Perhaps no single factor will more strongly affect the economy and global markets than the supply and demand of crude oil. The battle lines are already being drawn, as the recent price shocks and political instability related to crude oil production underscore. In August 2004, crude oil closed at $42.12 per barrel. Near the end of August 2005, spot crude was near $70. It has since fallen into the upper $50 range, which is some relief. But as recently as late-1998, the price of crude oil dipped to around $10 per barrel, with many market analysts saying there was nothing preventing us from seeing $5 or even less.

Given the importance of this "black gold" to our economic future, it might be a good idea for investors to try to make sense of the market, and to be prepared for various contingencies by putting market trends to work for them and hedging against the possibility of oil shocks. This article, through cold data, provides a survey to help you navigate the slippery terrain that is the global market for crude oil. We will discuss crude's impact on market indexes, and how index products can be employed to play or hedge crude oil exposure.
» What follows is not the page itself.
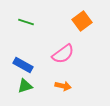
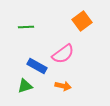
green line: moved 5 px down; rotated 21 degrees counterclockwise
blue rectangle: moved 14 px right, 1 px down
The Age Of Cheap Energy Is Over

Last year, nearly everyone called $40 oil a bubble. A seasoned investor knows that simply because an asset's price goes up a lot in a short time (even more than 100 percent), it does not necessarily qualify as a bubble. What distinguishes a bubble asset is that its price is divorced from economic fundamentals and long-term relative price history.

With hindsight, it is fair to say that $40 oil was not a bubble. But for some, it is much harder to understand why we recently experienced $70 oil. But crude's recent $70 price is not an anomaly; economic fundamentals support crude oil's price. Commodity index price trends also confirm the view that energy assets are neither near the beginning nor near the end of their bull markets; however, the "easy long-only money" has likely been made.

Since September 2003, I have been pounding the table while recommending an overweighted exposure to the energy sector. I have favored energy stocks and funds, primarily the Energy Select Sector SPDRs (XLE) exchange-traded fund (ETF) and the Merrill Lynch Oil Services HOLDRS Trust (OIH). I also have supported complimenting equities with New York Mercantile Exchange (NYMEX) energy futures, including crude oil (CL), heating oil (HO2), unleaded gas (HU) and natural gas (NG).

I have more company now than last year. More traders/investors are joining the pursuit for higher returns through energy assets. Some are recognizing that the Age of Cheap Energy is over.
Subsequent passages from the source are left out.